YOUR ASSIGNMENT: Repeat exactly the lines that begin at the one containing "Taste Testing Polish Food #2 [Kult America]" and end at the final line of the records; include no pictures and nothing else.

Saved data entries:
——

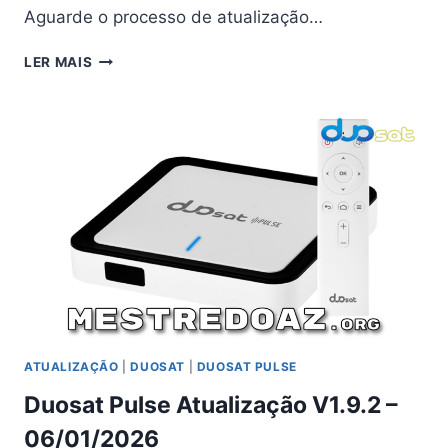
Aguarde o processo de atualização…
DUOSAT
LER MAIS
PULSE
ATUALIZAÇÃO
(OTA)
V9.2
–
17/01/2026
ATUALIZAÇÃO
|
DUOSAT
|
DUOSAT PULSE
Duosat Pulse Atualização V1.9.2 –
06/01/2026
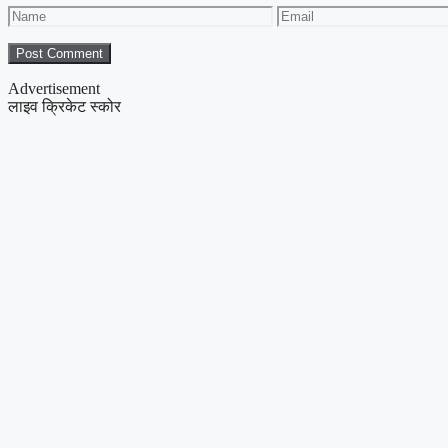
Name
Email
Advertisement
लाइव क्रिकेट स्कोर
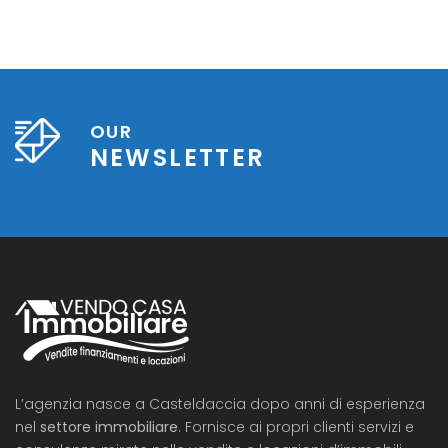
OUR
NEWSLETTER
L’agenzia nasce a Casteldaccia dopo anni di esperienza
nel
settore immobiliare
. Fornisce ai propri clienti servizi e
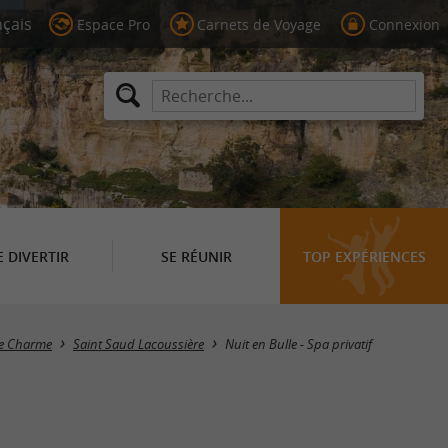
Espace Pro
Carnets de Voyage
Connexion
E DIVERTIR
SE RÉUNIR
TOP EXPÉRIENCES
 de Charme
Saint Saud Lacoussière
Nuit en Bulle - Spa privatif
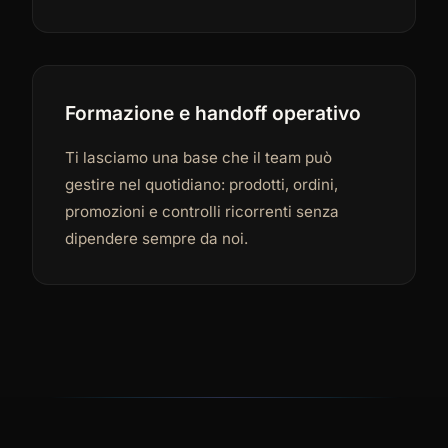
Formazione e handoff operativo
Ti lasciamo una base che il team può
gestire nel quotidiano: prodotti, ordini,
promozioni e controlli ricorrenti senza
dipendere sempre da noi.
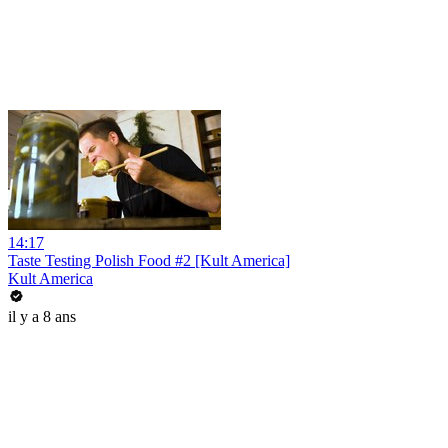
14:17
Taste Testing Polish Food #2 [Kult America]
Kult America
il y a 8 ans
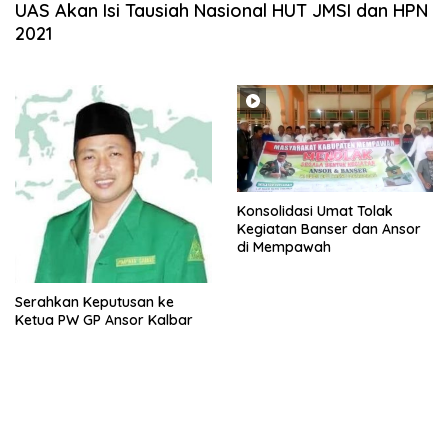
UAS Akan Isi Tausiah Nasional HUT JMSI dan HPN
2021
Konsolidasi Umat Tolak
Kegiatan Banser dan Ansor
di Mempawah
Serahkan Keputusan ke
Ketua PW GP Ansor Kalbar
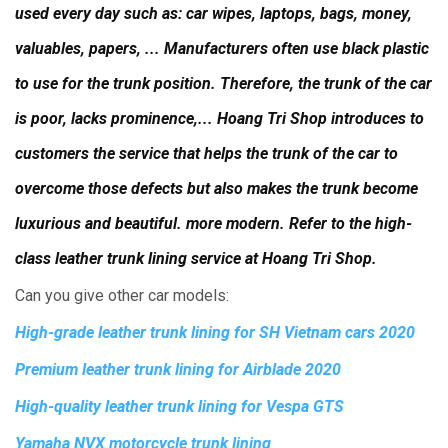
used every day such as: car wipes, laptops, bags, money,
valuables, papers, ... Manufacturers often use black plastic
to use for the trunk position.
Therefore, the trunk of the car
is poor, lacks prominence,... Hoang Tri Shop introduces to
customers the service that helps the trunk of the car to
overcome those defects but also makes the trunk become
luxurious and beautiful. more modern.
Refer to the high-
class leather trunk lining service at Hoang Tri Shop.
Can you give other car models:
High-grade leather trunk lining for SH Vietnam cars 2020
Premium leather trunk lining for Airblade 2020
High-quality leather trunk lining for Vespa GTS
Yamaha NVX motorcycle trunk lining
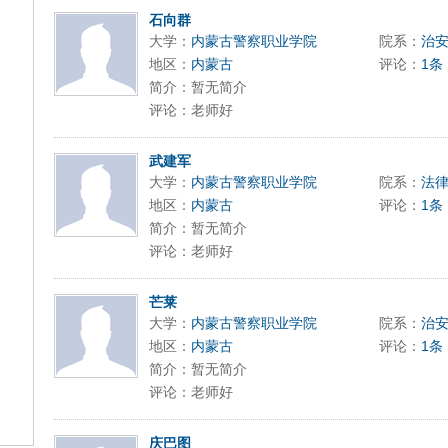
石向群
大学：
内蒙古警察职业学院
院系：
治
地区：
内蒙古
评论：
1条
简介：暂无简介
评论：老师好
武建军
大学：
内蒙古警察职业学院
院系：
法
地区：
内蒙古
评论：
1条
简介：暂无简介
评论：老师好
芒莱
大学：
内蒙古警察职业学院
院系：
治
地区：
内蒙古
评论：
1条
简介：暂无简介
评论：老师好
庆巴图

——

ANSWER TO THIS PROBLEM:
Taste Testing Polish Food #2 [Kult America]
Kult America
il y a 8 ans
UAS Akan Isi Tausiah Nasional HUT JMSI dan HPN
2021
Konsolidasi Umat Tolak
Kegiatan Banser dan Ansor
di Mempawah
Serahkan Keputusan ke
Ketua PW GP Ansor Kalbar
used every day such as: car wipes, laptops, bags, money,
valuables, papers, ... Manufacturers often use black plastic
to use for the trunk position.
Therefore, the trunk of the car
is poor, lacks prominence,... Hoang Tri Shop introduces to
customers the service that helps the trunk of the car to
overcome those defects but also makes the trunk become
luxurious and beautiful. more modern.
Refer to the high-
class leather trunk lining service at Hoang Tri Shop.
Can you give other car models:
High-grade leather trunk lining for SH Vietnam cars 2020
Premium leather trunk lining for Airblade 2020
High-quality leather trunk lining for Vespa GTS
Yamaha NVX motorcycle trunk lining
石向群
大学：
内蒙古警察职业学院
院系：
治
地区：
内蒙古
评论：
1条
简介：暂无简介
评论：老师好
武建军
大学：
内蒙古警察职业学院
院系：
法
地区：
内蒙古
评论：
1条
简介：暂无简介
评论：老师好
芒莱
大学：
内蒙古警察职业学院
院系：
治
地区：
内蒙古
评论：
1条
简介：暂无简介
评论：老师好
庆巴图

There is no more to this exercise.